====== THE RECORDS ======

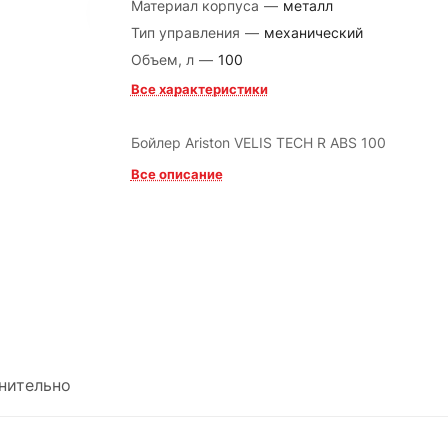
Материал корпуса
—
металл
Тип управления
—
механический
Объем, л
—
100
Все характеристики
Бойлер Ariston VELIS TECH R ABS 100
Все описание
нительно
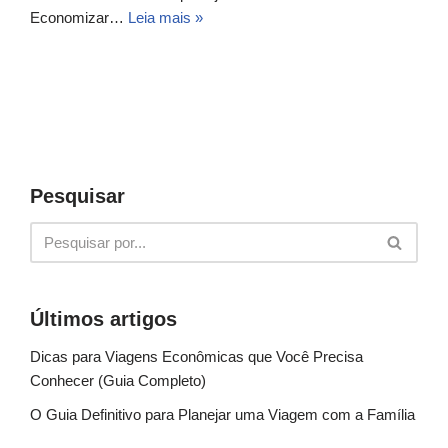
Economizar…
Leia mais »
Pesquisar
Últimos artigos
Dicas para Viagens Econômicas que Você Precisa
Conhecer (Guia Completo)
O Guia Definitivo para Planejar uma Viagem com a Família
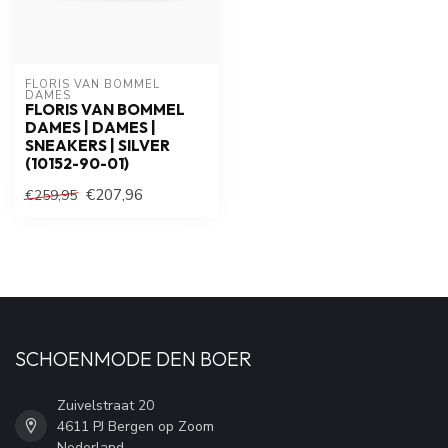
FLORIS VAN BOMMEL 
DAMES
FLORIS VAN BOMMEL
DAMES | DAMES |
SNEAKERS | SILVER
(10152-90-01)
€207,96
€259,95
SCHOENMODE DEN BOER
Zuivelstraat 20
4611 PJ Bergen op Zoom
Nederland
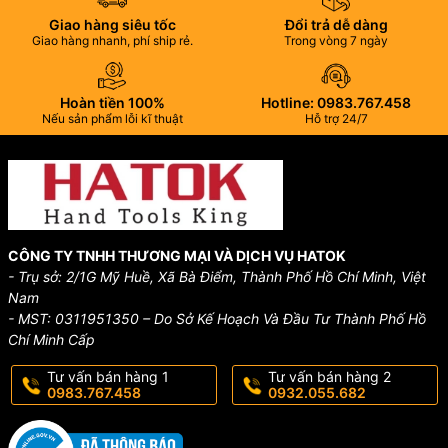
Giao hàng siêu tốc
Đổi trả dễ dàng
Giao hàng nhanh, phí ship rẻ.
Trong vòng 7 ngày
Hoàn tiền 100%
Hotline: 0983.767.458
Nếu sản phẩm lỗi kĩ thuật
Hỗ trợ 24/7
CÔNG TY TNHH THƯƠNG MẠI VÀ DỊCH VỤ HATOK
- Trụ sở: 2/1G Mỹ Huề, Xã Bà Điểm, Thành Phố Hồ Chí Minh, Việt
Nam
- MST: 0311951350 – Do Sở Kế Hoạch Và Đầu Tư Thành Phố Hồ
Chí Minh Cấp
Tư vấn bán hàng 1
Tư vấn bán hàng 2
0983.767.458
0932.055.682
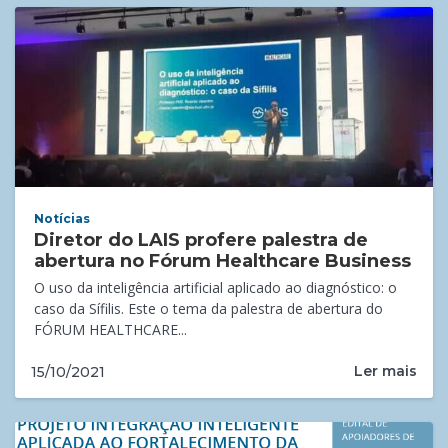
Notícias
Diretor do LAIS profere palestra de
abertura no Fórum Healthcare Business
O uso da inteligência artificial aplicado ao diagnóstico: o
caso da Sífilis. Este o tema da palestra de abertura do
FÓRUM HEALTHCARE...
Ler mais
15/10/2021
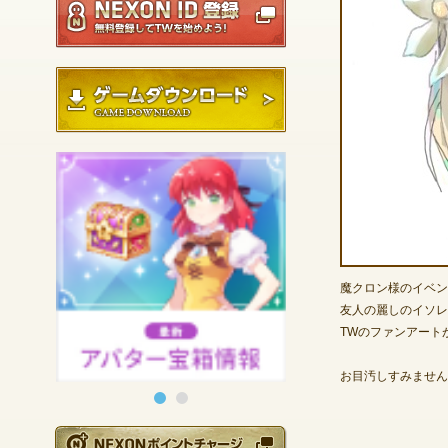
ゲームダウンロード
魔クロン様のイベン
友人の麗しのイソレ
TWのファンアート
お目汚しすみません
NEXONポイントチ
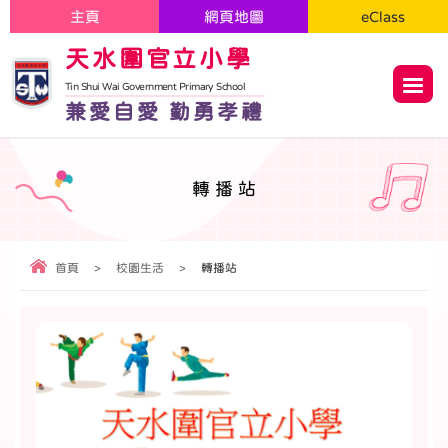
主頁
網頁地圖
eClass
天水圍官立小學
Tin Shui Wai Government Primary School
兼愛自愛 勤勇孝禮
轉播站
首頁
>
校園生活
>
轉播站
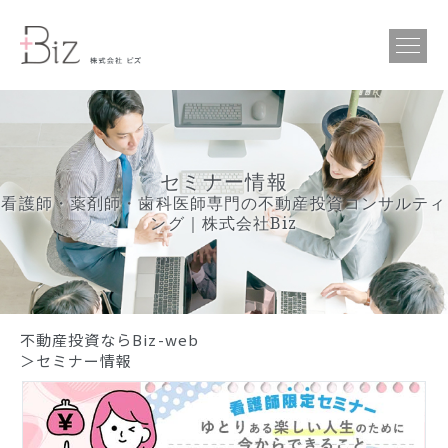
セミナー情報
看護師・薬剤師・歯科医師専門の不動産投資コンサルティ
ング｜株式会社Biz
不動産投資ならBiz-web
＞セミナー情報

======

§ **AIM OF THE EXERCISE**
Print exactly the lines from the line with "caso da Sífilis." through the end of the data, both ends included, and print no pictures.

§ **SOLUTION TO THE PROBLEM**
caso da Sífilis. Este o tema da palestra de abertura do
FÓRUM HEALTHCARE...
Ler mais
15/10/2021
ゲームダウンロード
魔クロン様のイベン
友人の麗しのイソレ
TWのファンアート
お目汚しすみません
NEXONポイントチ
主頁
網頁地圖
eClass
天水圍官立小學
Tin Shui Wai Government Primary School
兼愛自愛 勤勇孝禮
轉播站
首頁
>
校園生活
>
轉播站
セミナー情報
看護師・薬剤師・歯科医師専門の不動産投資コンサルティ
ング｜株式会社Biz
不動産投資ならBiz-web
＞セミナー情報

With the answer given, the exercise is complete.